The Gadfly is a series of letters offering commentary on local issues and published in the Warrensburg Gazette.
The 2003-2004 edition of the Official Manual, State of Missouri, better known as the Blue Book, is out. It’s worth looking through for many reasons, not the least that it tells you where a lot of our tax money goes.
Besides some Missouri history, our state symbols, 2002 election results, political party officers, and county officials, we can read a short biography of all the state-level elected officials. Not only that, we can see how much each of them make – matter of fact, wee can see what each state employee was paid, effective July 1, 2003.
For example, the Governor makes $120,000. He has 33 people working for him, including an “assistant to the first lady” earning $40,000. The 35 state senators, who make slightly over $33,000, employ about 200 additional people, while the 165 house members employ around 265 more folks.
To keep our laws enforced, the Attorney General makes $104,000 and has about 400 working in his office.

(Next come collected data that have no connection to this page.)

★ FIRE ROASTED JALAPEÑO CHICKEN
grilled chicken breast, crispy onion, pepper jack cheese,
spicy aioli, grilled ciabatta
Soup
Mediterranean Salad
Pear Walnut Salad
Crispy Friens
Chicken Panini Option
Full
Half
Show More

The circuit courts have about 2500 employees and judges, while over 500 work for the public defender commission. The Highway Patrol and Water Patrol have a bit over 2200 folks to keep us safe and catch the bad guys, while the Department of Corrections uses about 12,000 employees to keep track of them when convicted.

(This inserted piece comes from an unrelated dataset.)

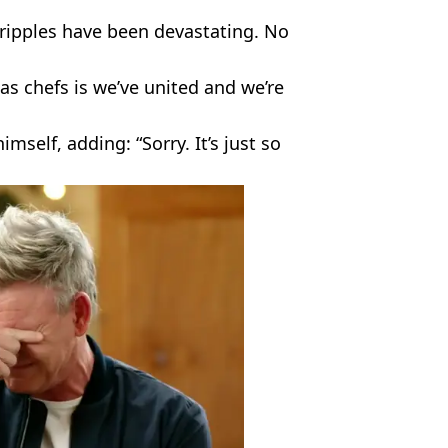
ripples have been devastating. No
 as chefs is we’ve united and we’re
self, adding: “Sorry. It’s just so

The really interesting numbers are for those departments involved with delivering various tyoes of social services. The Department of Mental Health, whose director makes $102,000, has a staff of about 9600. The Department of Social Services, with a $98,000 director, employs around 8300. About 1400 people work for the Veterans Commission, part of the Department of Public Safety. 2200 more belong to the Department of Health and Senior Services. That’s 21,500 state employees.
Education provides an awful lot of state employees. The Department of Elementary and Secondary Education, headed by a $148,000 director, employs over 2100. The commissioner for the Department of Higher Education only makes $110,000 with a staff of about 80, but the colleges and universities really add up. MU’s president makes $350,000, with 17,000 employees on 4 campuses. The other 10 state colleges and universities combined make do with a bit over 11,000 people. All told, the educational system at state level employs over 30,000.
Stepping “outdoors”, the Department of Natural Resources has about 1850, the Department of Conservation about 1500 and the poor little Department of Agriculture only about 350.
All in all, the state employee list goes on for 534 pages at an average of around 150 names per page – that comes out to over 80,000 people who are “here to help us.” And that doesn’t count people employed by local governments at our schools, cities, and counties.